- Born: October 19, 1928 McDonough, Georgia
- Died: May 4, 2013 (aged 84) Rydal Park, near Jenkintown, Pennsylvania

= Alton Lemon =

Civil rights activist (1928–2013)

Alton Toussaint Lemon (19 October 1928 – 4 May 2013) was a social worker and civil rights activist best known as named lead plaintiff in a landmark U.S. Supreme Court case on the separation of church and state. He was a recipient of the "First Amendment Hero" award and was the first African American head of the Philadelphia Ethical Society.

==Early life and education==
Lemon was born on October 19, 1928, in McDonough, Georgia. He was the second of three children. His father owned a tailor shop in McDonough. He grew up in Atlanta, Georgia, attending public schools there through the tenth grade. He later graduated from a private high school in Lawrenceville, Virginia. He received a bachelor's degree in mathematics in 1950 from Morehouse College. In 1951, he married Augusta Ramsey, a nurse, in Birmingham, Alabama.
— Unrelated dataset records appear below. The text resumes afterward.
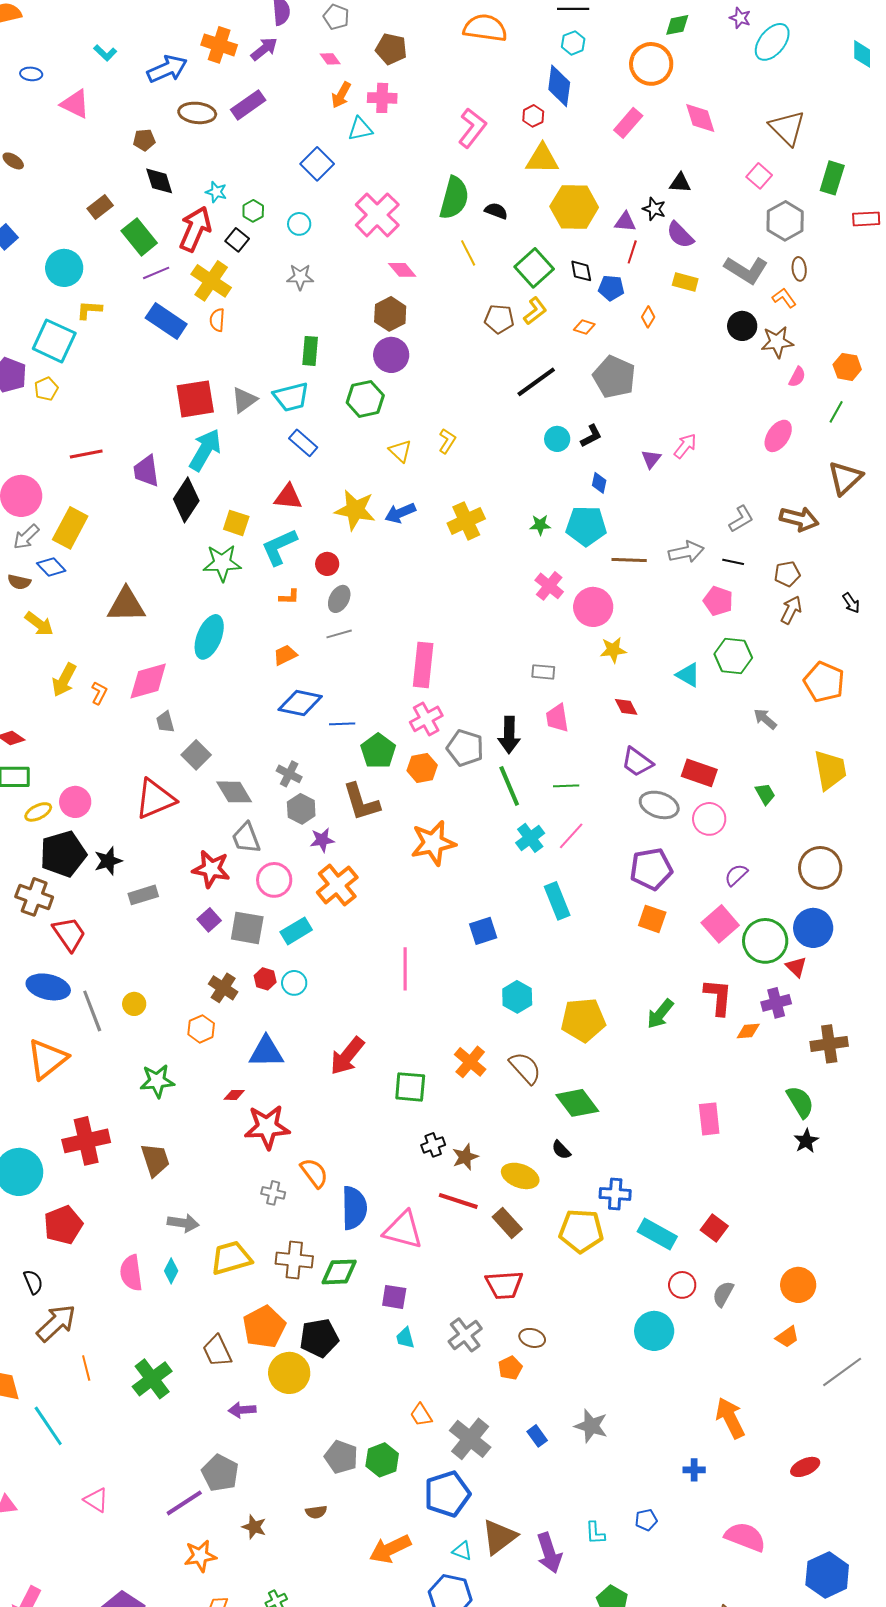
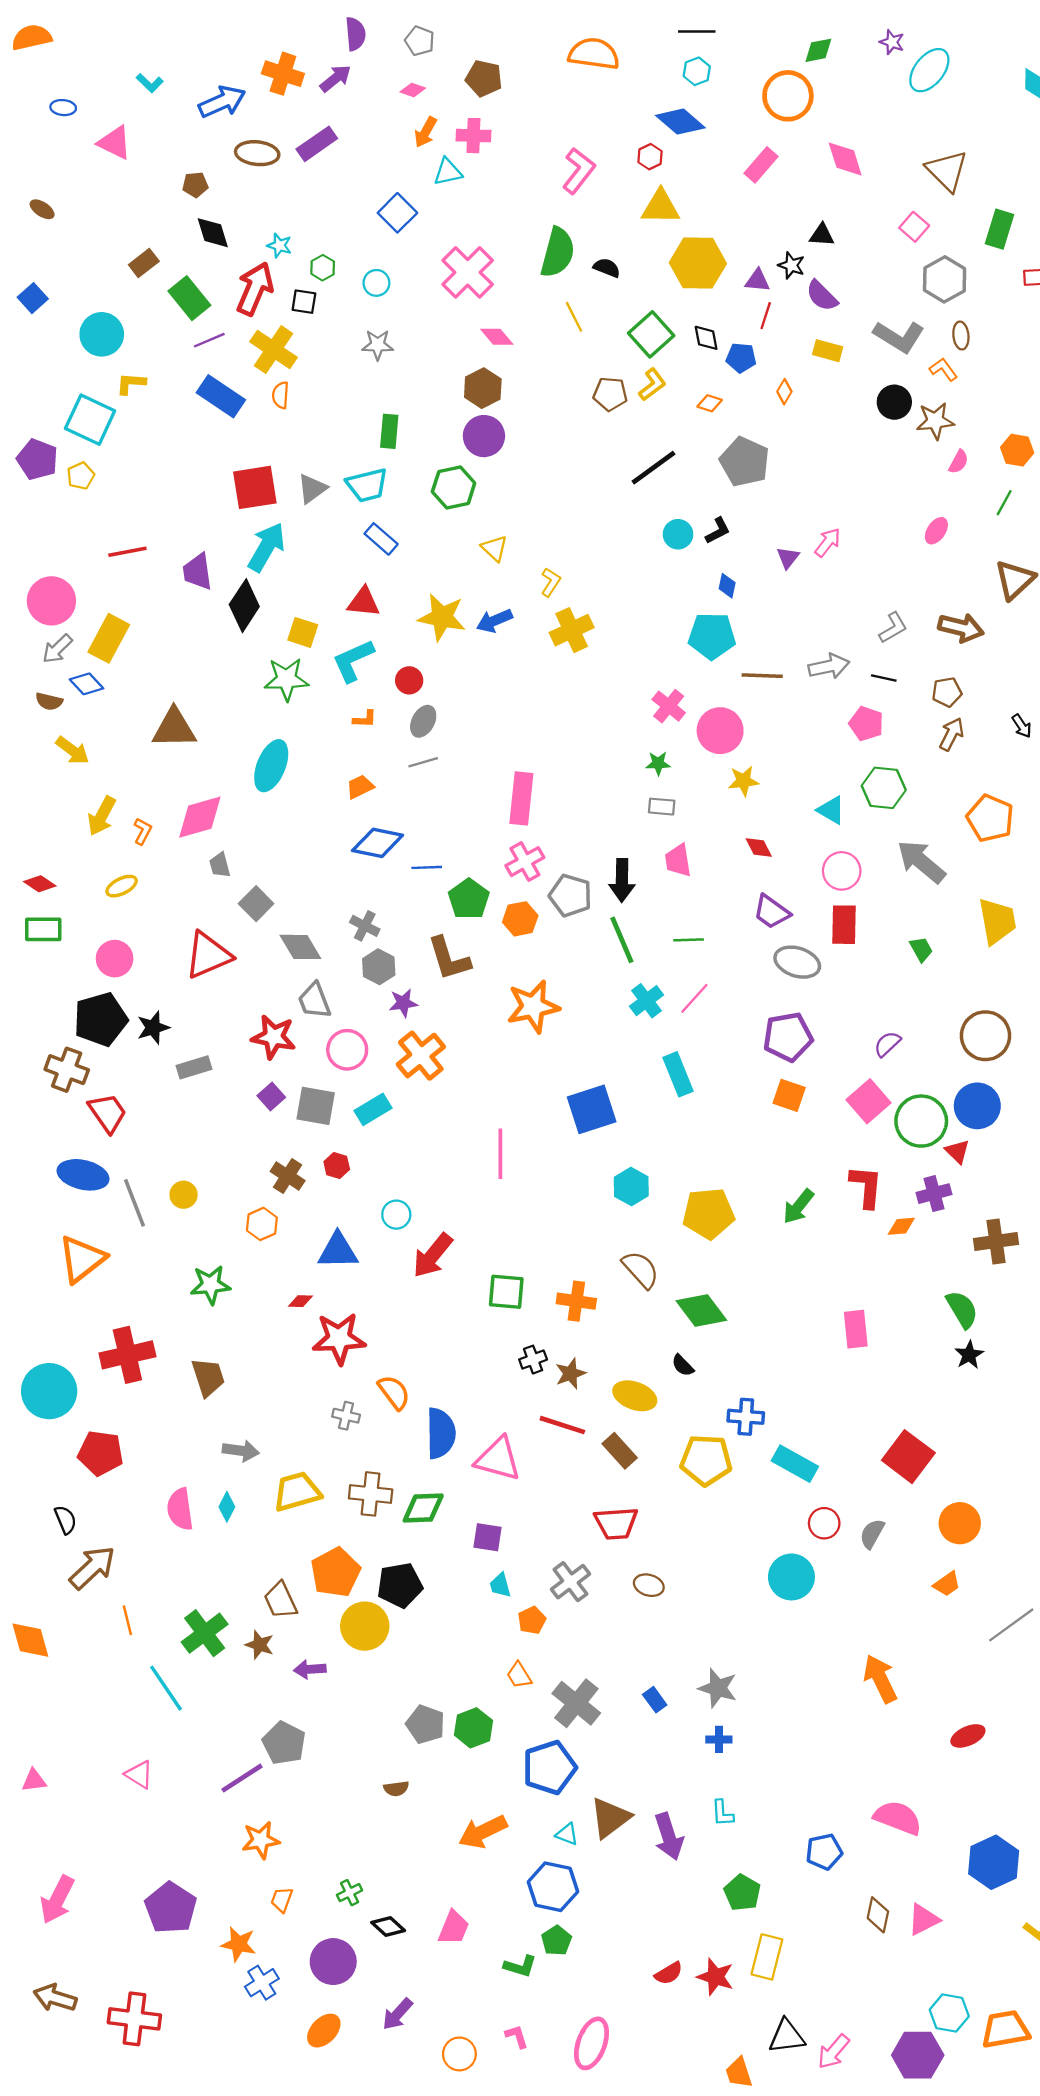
pink diamond: (330, 59) -> (413, 90), turned -35
blue diamond: (559, 86) -> (680, 122), turned -57
black square: (237, 240) -> (304, 302), turned -30
pink ellipse: (778, 436) -> (936, 531), size x0.7
yellow L-shape: (447, 441) -> (551, 582), moved
green star: (540, 525) -> (658, 763), moved
gray arrow: (765, 719) -> (921, 862), size x1.8
red rectangle: (699, 773) -> (844, 925), turned 72
yellow ellipse: (38, 812) -> (122, 886), moved
pink circle: (709, 819) -> (842, 871), moved
blue square: (483, 931) -> (592, 1109), size x1.5
cyan circle: (294, 983) -> (396, 1215), moved
orange cross: (470, 1062) -> (576, 1301), moved, turned -32
red pentagon: (63, 1225) -> (101, 1453), turned 30
red square: (714, 1228) -> (908, 1457), moved, size x1.6
orange pentagon: (510, 1368) -> (532, 1620), moved
cyan line: (48, 1426) -> (166, 1688), moved
blue cross: (694, 1470) -> (719, 1739), moved
blue pentagon: (646, 1520) -> (824, 1852), moved, size x1.4
brown star: (254, 1527) -> (260, 1645), moved

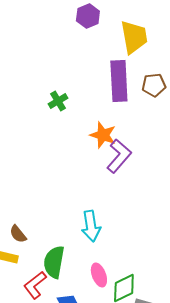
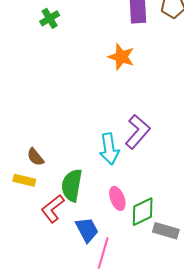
green cross: (58, 101) -> (50, 18), moved
purple L-shape: (119, 156) -> (138, 132), moved

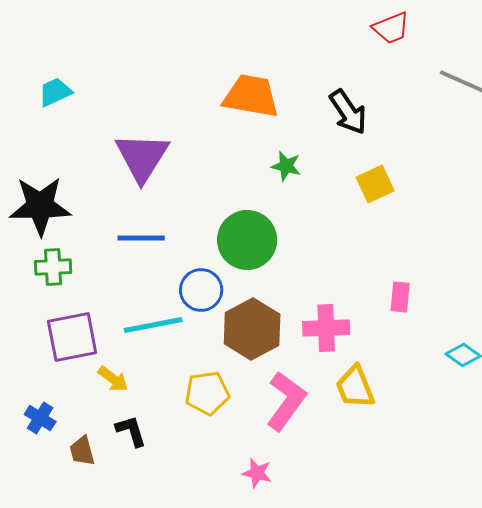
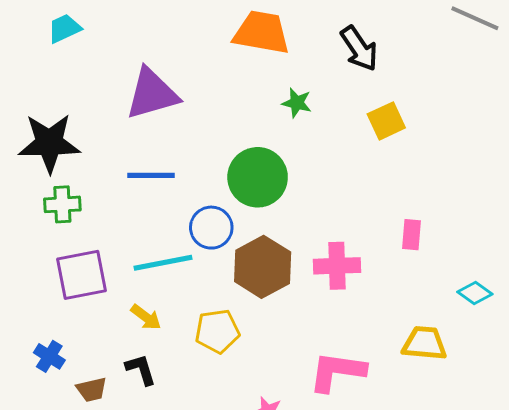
purple triangle: (142, 157) -> (152, 94), turned 42
yellow arrow: (113, 379) -> (146, 317), moved
yellow trapezoid: (355, 387) -> (425, 343), moved, turned 117
pink L-shape: (286, 401) -> (337, 371), moved, turned -118
brown trapezoid: (82, 451) -> (92, 390), turned -88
The couple then moved to Philadelphia, Pennsylvania, where she had obtained work. They had a son, Anthony George and two grandchildren, Ayanna and Athena. In 1965, he received a master's degree in social work from the University of Pennsylvania.

==Career and views==
Lemon served for two years in the US Army and worked at the Aberdeen Proving Ground as a civilian for the Department of Defense. As a social worker Lemon had a long career in public service and community organizing. Lemon was a lifetime member of the ACLU and the National Association for the Advancement of Colored People (NAACP). He worked for local community organizations, the Department of Housing and Urban Development, and the Department of Energy (as an equal opportunity and training officer), retiring in 1987. He remained active in retirement serving as the first African American head of the Philadelphia Ethical Society and president of the Philadelphia chapter of the Morehouse College Alumni Association.

At this point in my life I seriously wonder why we have religion. I am not so sure it does more good than harm. I think that the battle for church-state separation has to be a continuing fight.
— —Alton Lemon

Lemon described his philosophy as, "'ethical humanism'—reliance on reason in conducting human affairs." He received the "First Amendment Hero" award in 2003 from the Freedom From Religion Foundation, which also recognized him as an "honorary officer".

==Lemon v. Kurtzman==

Lemon was the named lead plaintiff in Lemon v. Kurtzman a 1971 case in which the U.S. Supreme Court ruled that a Pennsylvania law allowing public tax funds to be paid to parochial schools violated the Establishment Clause of the First Amendment to the United States Constitution. It is one of the most highly cited Supreme Court decisions. The decision established the Lemon Test a three-pronged evaluation of legislation related to religion. The Lemon Test has been applied in Supreme Court cases involving prayer at graduations and other school functions, public displays of religious symbols and the notable case on teaching intelligent design in schools, Kitzmiller v. Dover Area School District.

Lemon was asked to join the case after criticizing the Pennsylvania law at a Philadelphia meeting of the American Civil Liberties Union (ACLU). Lemon had standing as a tax-paying citizen of Pennsylvania with a child attending public school there. Newspapers in Philadelphia called Lemon a "First Amendment hero" at the time of case for volunteering to be a named plaintiff. Lemon expressed surprise at having a leading piece of First Amendment jurisprudence bear his name. In 2003 he said, "I still don't know why my name came out first on this case." Law professor Douglas Laycock offers the explanation that choosing an African American was related to the background of a push back against school desegregation at the time. Thirty years after the decision Lemon was displeased at the erosion of the precedent stating, "separation of church and state is gradually losing ground, I regret to say." While he never sought public recognition for his involvement with the Supreme Court case, in 2004 he expressed satisfaction with the decision and pride in his participation.

==Death==
Lemon died of Alzheimer's disease on May 4, 2013, in Rydal Park, near Jenkintown, Pennsylvania. He donated his body to science.